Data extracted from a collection
※

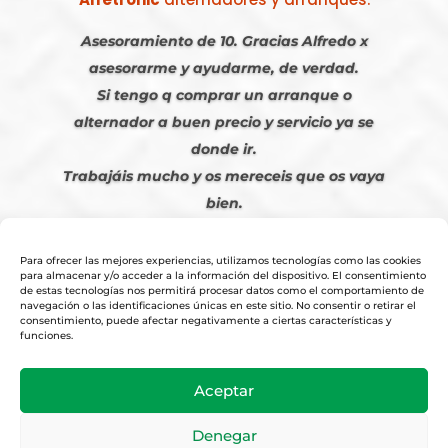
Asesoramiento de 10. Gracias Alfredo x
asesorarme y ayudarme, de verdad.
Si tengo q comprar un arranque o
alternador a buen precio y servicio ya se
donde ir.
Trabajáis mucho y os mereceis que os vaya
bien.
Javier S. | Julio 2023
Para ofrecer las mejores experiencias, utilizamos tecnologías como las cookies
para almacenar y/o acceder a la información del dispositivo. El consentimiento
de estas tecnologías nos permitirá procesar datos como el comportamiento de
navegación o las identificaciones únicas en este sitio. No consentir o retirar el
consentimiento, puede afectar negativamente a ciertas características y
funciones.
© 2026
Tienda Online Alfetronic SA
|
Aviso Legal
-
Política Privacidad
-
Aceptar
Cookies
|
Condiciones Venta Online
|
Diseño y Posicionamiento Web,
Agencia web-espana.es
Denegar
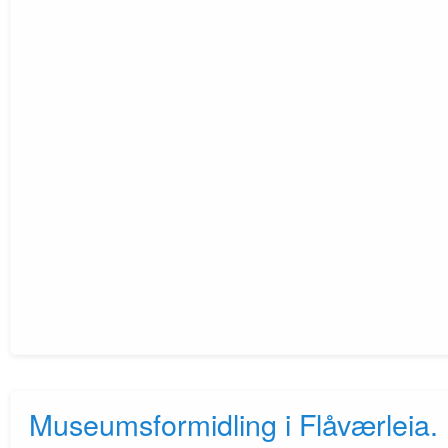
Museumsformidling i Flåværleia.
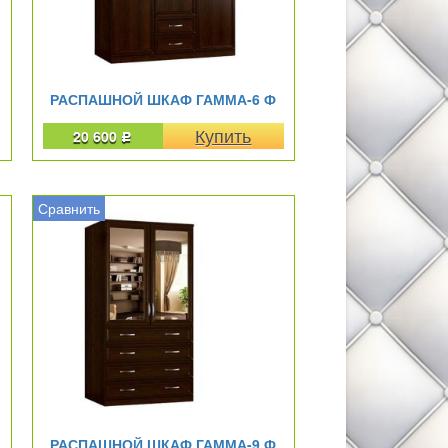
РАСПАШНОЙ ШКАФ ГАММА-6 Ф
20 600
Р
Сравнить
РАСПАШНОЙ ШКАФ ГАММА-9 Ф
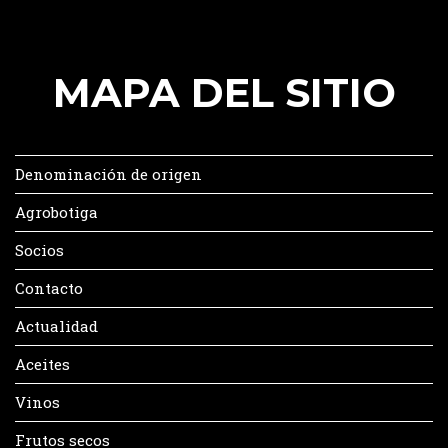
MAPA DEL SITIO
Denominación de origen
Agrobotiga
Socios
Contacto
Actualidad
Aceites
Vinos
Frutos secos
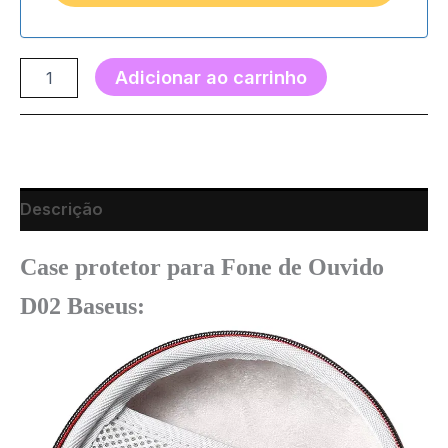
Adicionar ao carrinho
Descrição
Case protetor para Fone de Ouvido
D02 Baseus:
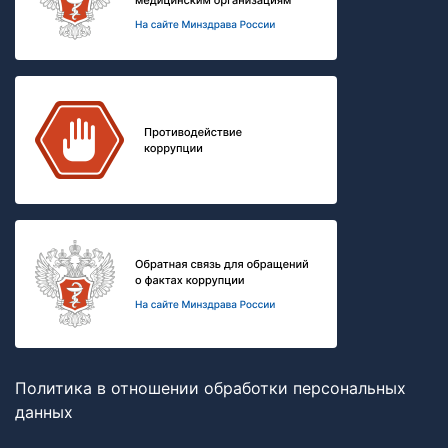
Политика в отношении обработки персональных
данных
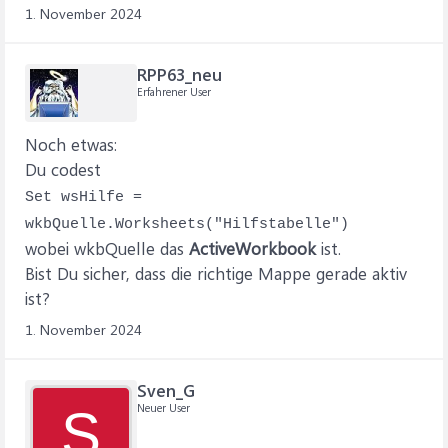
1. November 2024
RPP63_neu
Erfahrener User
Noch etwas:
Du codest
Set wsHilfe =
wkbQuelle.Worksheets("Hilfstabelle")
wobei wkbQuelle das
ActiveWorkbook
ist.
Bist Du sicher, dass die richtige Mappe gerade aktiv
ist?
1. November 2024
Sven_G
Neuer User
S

※

What you should do → For this exercise, return the data above exactly and leave every picture out.

Result for this task →
Asesoramiento de 10. Gracias Alfredo x
asesorarme y ayudarme, de verdad.
Si tengo q comprar un arranque o
alternador a buen precio y servicio ya se
donde ir.
Trabajáis mucho y os mereceis que os vaya
bien.
Javier S. | Julio 2023
Para ofrecer las mejores experiencias, utilizamos tecnologías como las cookies
para almacenar y/o acceder a la información del dispositivo. El consentimiento
de estas tecnologías nos permitirá procesar datos como el comportamiento de
navegación o las identificaciones únicas en este sitio. No consentir o retirar el
consentimiento, puede afectar negativamente a ciertas características y
funciones.
© 2026
Tienda Online Alfetronic SA
|
Aviso Legal
-
Política Privacidad
-
Aceptar
Cookies
|
Condiciones Venta Online
|
Diseño y Posicionamiento Web,
Agencia web-espana.es
Denegar
Museumsformidling i Flåværleia.
РАСПАШНОЙ ШКАФ ГАММА-6 Ф
20 600
Р
Сравнить
РАСПАШНОЙ ШКАФ ГАММА-9 Ф
MAPA DEL SITIO
Denominación de origen
Agrobotiga
Socios
Contacto
Actualidad
Aceites
Vinos
Frutos secos
Adicionar ao carrinho
Descrição
Case protetor para Fone de Ouvido
D02 Baseus:
Политика в отношении обработки персональных
данных
1. November 2024
RPP63_neu
Erfahrener User
Noch etwas:
Du codest
Set wsHilfe =
wkbQuelle.Worksheets("Hilfstabelle")
wobei wkbQuelle das
ActiveWorkbook
ist.
Bist Du sicher, dass die richtige Mappe gerade aktiv
ist?
1. November 2024
Sven_G
Neuer User
S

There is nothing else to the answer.